The parser handles every symbol variant musicians actually
type. Roots are A-G with optional
# / ♯ / b /
♭. Suffixes have ~25 aliases mapping to 21
canonical chord types: m = min =
-; ° = o =
dim; + = aug;
ø = m7♭5; m(maj7) =
mmaj7 = minMaj7.
Whitespace is tolerated (Bb dim7 works); suffixes
are case-insensitive (CMAJ7 == Cmaj7).
Inputs that don't parse cleanly turn the input red instead of
pressing wrong keys. 23/23 parser cases verified, including the
negatives — H, xyz, C#z
all correctly reject.
Successful lookup also plays the chord audibly via
scheduleChord() so the input feels responsive,
matching the per-keypress UX. The lookup stops any active
progression first so the two systems don't fight.
The shape of the page
Four rounds of features and the file is still a single HTML page. No build step, no React, no audio library, no server. About 1,200 lines of JS now (up from 500), all of which boots in one network round trip and runs entirely on the user's device.
The audio toolset is now: piano roll with scale + chord + progressions, BPM + key detector, guitar tuner with 5 tunings, and a tight metronome. All four share the same Web Audio context, the same look-ahead scheduler pattern, and the same constraint: zero server roundtrips, zero file uploads, zero signups.
Try the chord workflow
Tap notes for chords. Pick a progression. Hit play. Type any chord name.

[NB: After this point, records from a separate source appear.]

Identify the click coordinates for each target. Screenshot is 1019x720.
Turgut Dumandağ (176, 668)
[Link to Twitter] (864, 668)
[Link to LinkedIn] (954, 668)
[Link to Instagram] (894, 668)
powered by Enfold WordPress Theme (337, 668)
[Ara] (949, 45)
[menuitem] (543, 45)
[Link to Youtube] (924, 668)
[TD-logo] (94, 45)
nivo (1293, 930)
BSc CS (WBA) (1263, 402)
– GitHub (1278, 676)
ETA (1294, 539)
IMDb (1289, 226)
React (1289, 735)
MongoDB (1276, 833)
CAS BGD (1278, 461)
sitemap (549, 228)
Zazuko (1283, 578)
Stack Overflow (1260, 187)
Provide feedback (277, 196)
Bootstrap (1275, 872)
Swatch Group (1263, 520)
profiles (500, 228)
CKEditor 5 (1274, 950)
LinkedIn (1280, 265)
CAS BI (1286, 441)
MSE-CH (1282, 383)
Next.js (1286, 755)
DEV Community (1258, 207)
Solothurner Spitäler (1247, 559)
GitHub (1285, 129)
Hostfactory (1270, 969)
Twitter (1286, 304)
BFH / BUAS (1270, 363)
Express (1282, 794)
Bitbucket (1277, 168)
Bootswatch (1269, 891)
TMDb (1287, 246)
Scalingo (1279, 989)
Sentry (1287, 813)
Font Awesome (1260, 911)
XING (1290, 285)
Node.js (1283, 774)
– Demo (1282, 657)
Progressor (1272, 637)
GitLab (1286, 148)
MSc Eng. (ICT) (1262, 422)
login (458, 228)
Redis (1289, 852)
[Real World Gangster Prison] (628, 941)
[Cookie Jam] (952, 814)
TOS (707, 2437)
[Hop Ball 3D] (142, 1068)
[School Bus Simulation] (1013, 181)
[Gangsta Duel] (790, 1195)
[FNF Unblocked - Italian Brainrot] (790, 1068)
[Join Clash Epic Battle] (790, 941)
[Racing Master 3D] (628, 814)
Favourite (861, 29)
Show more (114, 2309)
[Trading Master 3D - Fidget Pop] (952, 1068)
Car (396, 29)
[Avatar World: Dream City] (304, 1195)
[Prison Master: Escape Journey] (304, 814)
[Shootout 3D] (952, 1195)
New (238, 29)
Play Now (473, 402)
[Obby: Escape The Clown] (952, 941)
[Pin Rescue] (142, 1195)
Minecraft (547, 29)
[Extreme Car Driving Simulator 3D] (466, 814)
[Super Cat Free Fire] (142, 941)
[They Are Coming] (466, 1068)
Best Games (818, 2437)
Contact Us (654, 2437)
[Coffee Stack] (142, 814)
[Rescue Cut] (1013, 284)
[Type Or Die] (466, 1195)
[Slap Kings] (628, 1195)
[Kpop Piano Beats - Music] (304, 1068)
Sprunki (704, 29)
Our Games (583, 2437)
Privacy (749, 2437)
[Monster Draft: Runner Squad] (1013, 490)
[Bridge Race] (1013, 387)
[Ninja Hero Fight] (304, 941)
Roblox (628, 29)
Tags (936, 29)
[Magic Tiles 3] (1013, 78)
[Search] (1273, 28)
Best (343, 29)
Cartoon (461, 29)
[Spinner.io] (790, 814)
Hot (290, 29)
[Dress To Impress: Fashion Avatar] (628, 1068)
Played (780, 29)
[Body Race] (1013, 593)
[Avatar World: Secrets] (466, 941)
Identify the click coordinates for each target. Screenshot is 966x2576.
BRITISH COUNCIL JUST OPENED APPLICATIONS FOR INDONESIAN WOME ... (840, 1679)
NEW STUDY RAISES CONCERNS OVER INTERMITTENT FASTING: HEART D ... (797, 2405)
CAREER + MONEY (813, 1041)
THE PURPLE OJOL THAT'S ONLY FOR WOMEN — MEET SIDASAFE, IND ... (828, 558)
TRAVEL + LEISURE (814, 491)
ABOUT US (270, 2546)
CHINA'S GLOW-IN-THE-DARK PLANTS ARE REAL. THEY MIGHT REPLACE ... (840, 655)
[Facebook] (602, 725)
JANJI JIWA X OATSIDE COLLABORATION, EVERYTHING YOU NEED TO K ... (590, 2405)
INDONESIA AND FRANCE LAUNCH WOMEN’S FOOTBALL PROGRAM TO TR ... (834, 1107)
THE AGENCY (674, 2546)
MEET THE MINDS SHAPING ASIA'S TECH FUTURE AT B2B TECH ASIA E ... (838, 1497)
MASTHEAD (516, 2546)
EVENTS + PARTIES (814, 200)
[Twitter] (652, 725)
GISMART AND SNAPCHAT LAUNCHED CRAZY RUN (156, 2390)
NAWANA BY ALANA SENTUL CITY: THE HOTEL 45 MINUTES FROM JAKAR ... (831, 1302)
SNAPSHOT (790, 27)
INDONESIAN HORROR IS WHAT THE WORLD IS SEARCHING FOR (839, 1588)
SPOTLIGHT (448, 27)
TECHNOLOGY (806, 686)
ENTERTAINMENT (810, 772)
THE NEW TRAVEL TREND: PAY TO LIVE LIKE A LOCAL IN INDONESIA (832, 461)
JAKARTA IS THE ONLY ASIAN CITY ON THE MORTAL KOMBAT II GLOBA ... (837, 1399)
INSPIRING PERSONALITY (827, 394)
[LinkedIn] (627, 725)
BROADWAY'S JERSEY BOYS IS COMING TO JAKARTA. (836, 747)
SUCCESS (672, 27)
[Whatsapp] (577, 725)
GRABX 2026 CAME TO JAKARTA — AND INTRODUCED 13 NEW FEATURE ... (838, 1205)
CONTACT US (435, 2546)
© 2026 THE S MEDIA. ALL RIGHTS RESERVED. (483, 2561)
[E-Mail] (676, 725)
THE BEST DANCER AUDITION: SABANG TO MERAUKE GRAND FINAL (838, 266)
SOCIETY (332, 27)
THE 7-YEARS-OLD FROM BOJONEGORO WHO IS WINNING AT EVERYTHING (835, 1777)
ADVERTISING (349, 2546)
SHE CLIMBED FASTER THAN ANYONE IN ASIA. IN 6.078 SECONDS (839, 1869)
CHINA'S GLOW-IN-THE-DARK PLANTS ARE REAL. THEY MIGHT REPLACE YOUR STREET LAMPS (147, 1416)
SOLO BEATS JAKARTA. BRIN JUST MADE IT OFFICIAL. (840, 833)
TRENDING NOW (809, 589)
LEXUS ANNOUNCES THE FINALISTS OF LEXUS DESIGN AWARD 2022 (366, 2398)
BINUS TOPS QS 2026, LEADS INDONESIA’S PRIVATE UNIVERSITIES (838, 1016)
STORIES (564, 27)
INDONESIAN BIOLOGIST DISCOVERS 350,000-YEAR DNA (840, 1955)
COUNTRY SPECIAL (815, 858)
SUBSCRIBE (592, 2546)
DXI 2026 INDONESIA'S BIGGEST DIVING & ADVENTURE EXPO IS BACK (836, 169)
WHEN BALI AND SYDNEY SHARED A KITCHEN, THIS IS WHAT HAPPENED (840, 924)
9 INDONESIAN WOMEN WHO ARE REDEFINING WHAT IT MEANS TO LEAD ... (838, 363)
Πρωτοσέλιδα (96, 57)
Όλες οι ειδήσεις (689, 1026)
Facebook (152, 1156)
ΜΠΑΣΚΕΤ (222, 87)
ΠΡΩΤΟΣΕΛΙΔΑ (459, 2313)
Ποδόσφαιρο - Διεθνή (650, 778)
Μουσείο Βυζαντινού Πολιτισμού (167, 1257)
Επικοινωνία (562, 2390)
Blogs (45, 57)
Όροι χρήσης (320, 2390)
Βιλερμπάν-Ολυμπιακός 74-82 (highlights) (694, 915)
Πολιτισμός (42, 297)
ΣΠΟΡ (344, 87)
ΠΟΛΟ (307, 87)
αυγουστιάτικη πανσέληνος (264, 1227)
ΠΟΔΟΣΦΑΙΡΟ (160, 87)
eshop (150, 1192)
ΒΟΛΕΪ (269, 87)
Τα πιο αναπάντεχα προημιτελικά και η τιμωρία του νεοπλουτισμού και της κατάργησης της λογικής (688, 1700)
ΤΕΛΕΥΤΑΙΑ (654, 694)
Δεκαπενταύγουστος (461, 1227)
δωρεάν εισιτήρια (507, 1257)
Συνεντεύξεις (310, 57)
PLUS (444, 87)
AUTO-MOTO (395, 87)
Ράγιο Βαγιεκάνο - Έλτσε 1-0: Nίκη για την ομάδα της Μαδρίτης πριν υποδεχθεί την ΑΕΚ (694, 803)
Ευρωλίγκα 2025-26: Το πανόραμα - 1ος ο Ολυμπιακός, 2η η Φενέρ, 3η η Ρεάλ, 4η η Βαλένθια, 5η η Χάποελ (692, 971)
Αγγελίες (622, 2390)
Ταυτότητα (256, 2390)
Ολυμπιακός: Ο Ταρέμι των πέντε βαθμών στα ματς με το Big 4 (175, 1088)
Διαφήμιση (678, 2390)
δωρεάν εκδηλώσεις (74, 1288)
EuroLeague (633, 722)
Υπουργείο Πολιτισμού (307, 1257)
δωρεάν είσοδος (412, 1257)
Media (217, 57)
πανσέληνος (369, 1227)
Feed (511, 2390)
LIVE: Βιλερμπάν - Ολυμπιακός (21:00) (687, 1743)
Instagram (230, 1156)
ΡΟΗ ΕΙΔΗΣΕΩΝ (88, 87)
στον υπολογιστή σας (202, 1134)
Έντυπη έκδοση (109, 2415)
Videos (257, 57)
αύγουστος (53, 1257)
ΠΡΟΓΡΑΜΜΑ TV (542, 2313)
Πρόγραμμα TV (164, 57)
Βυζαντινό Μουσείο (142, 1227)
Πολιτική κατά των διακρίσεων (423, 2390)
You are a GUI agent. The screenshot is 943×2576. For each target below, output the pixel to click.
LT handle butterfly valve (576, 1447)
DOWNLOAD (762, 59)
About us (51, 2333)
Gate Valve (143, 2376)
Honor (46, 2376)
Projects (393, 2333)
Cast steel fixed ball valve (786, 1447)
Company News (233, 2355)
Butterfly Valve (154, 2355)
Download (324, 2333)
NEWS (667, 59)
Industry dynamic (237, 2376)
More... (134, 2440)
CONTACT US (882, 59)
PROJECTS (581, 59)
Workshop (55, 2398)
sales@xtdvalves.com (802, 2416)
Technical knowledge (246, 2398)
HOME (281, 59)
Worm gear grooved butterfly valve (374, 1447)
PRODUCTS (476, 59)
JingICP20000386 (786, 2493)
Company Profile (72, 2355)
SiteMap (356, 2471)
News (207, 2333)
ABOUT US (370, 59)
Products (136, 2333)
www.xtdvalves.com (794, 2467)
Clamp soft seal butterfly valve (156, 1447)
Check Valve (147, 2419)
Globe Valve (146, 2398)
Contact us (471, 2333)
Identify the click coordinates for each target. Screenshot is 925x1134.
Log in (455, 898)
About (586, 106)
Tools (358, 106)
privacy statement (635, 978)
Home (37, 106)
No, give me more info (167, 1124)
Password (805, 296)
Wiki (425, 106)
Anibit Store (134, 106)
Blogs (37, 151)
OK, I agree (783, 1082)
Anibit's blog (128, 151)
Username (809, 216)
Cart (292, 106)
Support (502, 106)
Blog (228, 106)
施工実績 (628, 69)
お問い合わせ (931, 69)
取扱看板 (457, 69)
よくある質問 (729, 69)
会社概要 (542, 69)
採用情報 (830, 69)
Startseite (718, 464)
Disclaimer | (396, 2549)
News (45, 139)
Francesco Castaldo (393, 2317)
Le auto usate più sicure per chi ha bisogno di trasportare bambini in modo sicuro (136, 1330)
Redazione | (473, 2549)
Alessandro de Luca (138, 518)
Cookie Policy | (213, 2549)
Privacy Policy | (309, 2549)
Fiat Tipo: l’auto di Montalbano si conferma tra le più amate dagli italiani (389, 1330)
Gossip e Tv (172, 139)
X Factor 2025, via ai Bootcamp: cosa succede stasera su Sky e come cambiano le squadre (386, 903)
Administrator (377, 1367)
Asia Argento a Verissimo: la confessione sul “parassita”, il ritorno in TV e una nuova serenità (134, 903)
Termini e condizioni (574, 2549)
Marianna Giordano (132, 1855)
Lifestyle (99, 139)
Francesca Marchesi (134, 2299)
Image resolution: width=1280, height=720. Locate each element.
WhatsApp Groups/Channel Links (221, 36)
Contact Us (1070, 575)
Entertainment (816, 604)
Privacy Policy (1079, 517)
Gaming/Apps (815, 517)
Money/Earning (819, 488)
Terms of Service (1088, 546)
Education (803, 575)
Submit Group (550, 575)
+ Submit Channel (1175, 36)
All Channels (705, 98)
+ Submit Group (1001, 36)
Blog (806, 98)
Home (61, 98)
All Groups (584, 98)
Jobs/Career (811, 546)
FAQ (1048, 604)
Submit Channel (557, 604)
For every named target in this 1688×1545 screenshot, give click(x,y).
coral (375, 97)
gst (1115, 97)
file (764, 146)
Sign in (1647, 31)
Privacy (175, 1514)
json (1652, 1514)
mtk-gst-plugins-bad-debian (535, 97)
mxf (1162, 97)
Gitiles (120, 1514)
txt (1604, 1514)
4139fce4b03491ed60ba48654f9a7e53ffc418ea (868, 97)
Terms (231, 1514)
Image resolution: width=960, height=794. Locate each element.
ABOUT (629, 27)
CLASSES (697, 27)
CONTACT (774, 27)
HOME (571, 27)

Open piano roll →What's next
The piano roll has reached a stable plateau — scale detection, chord detection, progression presets, auto-play, and chord-name lookup cover most of what a songwriter needs from a chord sandbox. Future work is more likely to add adjacent tools (a drum-pattern preview to pair with the metronome, an audio trimmer) than to keep iterating on this one. But the principle stays: the cheapest correct architecture beats the most-features one.